[Saved entries]

★ ★ ★ ★ ★

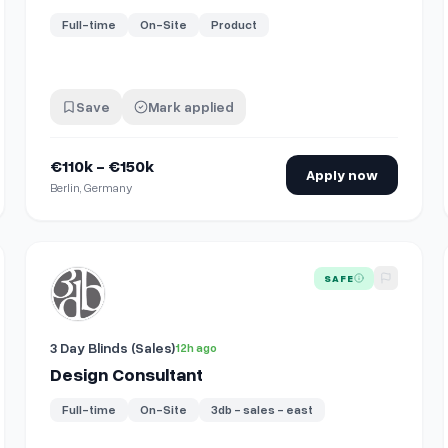
Full-time
On-Site
Product
Save
Mark applied
€110k - €150k
Apply now
Berlin, Germany
View details for
Design Consultant
SAFE
3 Day Blinds (Sales)
12h ago
Design Consultant
Full-time
On-Site
3db - sales - east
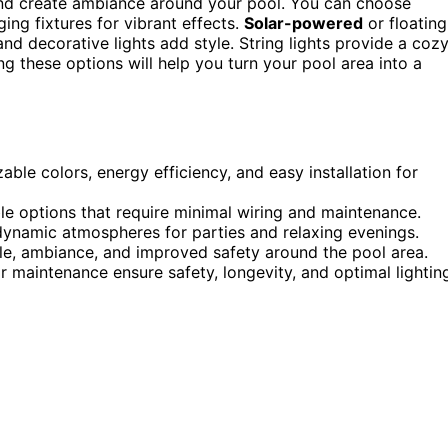
and create ambiance around your pool. You can choose
ging fixtures for vibrant effects.
Solar-powered
or floating
and decorative lights add style. String lights provide a coz
ing these options will help you turn your pool area into a
ble colors, energy efficiency, and easy installation for
ble options that require minimal wiring and maintenance.
dynamic atmospheres for parties and relaxing evenings.
le, ambiance, and improved safety around the pool area.
ar maintenance ensure safety, longevity, and optimal lightin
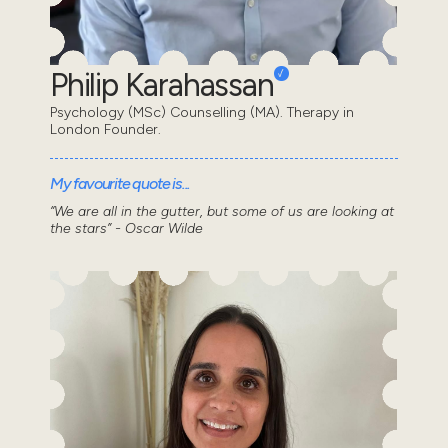
Philip Karahassan
Psychology (MSc) Counselling (MA). Therapy in
London Founder.
My favourite quote is...
“We are all in the gutter, but some of us are looking at
the stars” - Oscar Wilde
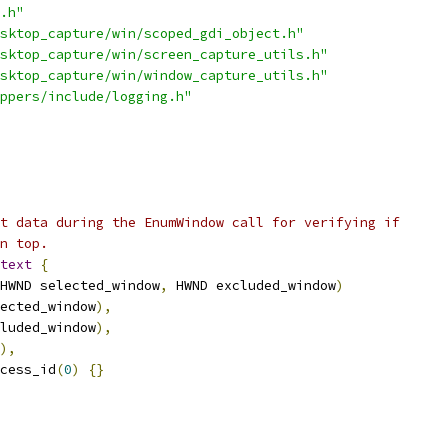
.h"
sktop_capture/win/scoped_gdi_object.h"
sktop_capture/win/screen_capture_utils.h"
sktop_capture/win/window_capture_utils.h"
ppers/include/logging.h"
t data during the EnumWindow call for verifying if
n top.
text
{
HWND selected_window
,
 HWND excluded_window
)
ected_window
),
luded_window
),
),
cess_id
(
0
)
{}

★ ★ ★ ★ ★

■ TASK STATEMENT: Drop the pictures and reproduce the rest of the entries above exactly.

■ SOLUTION TO THE EXERCISE:
Full-time
On-Site
Product
Save
Mark applied
€110k - €150k
Apply now
Berlin, Germany
View details for
Design Consultant
SAFE
3 Day Blinds (Sales)
12h ago
Design Consultant
Full-time
On-Site
3db - sales - east
and create ambiance around your pool. You can choose
ging fixtures for vibrant effects.
Solar-powered
or floating
and decorative lights add style. String lights provide a coz
ing these options will help you turn your pool area into a
ble colors, energy efficiency, and easy installation for
ble options that require minimal wiring and maintenance.
dynamic atmospheres for parties and relaxing evenings.
le, ambiance, and improved safety around the pool area.
ar maintenance ensure safety, longevity, and optimal lightin
Philip Karahassan
Psychology (MSc) Counselling (MA). Therapy in
London Founder.
My favourite quote is...
“We are all in the gutter, but some of us are looking at
the stars” - Oscar Wilde
.h"
sktop_capture/win/scoped_gdi_object.h"
sktop_capture/win/screen_capture_utils.h"
sktop_capture/win/window_capture_utils.h"
ppers/include/logging.h"
t data during the EnumWindow call for verifying if
n top.
text
{
HWND selected_window
,
 HWND excluded_window
)
ected_window
),
luded_window
),
),
cess_id
(
0
)
{}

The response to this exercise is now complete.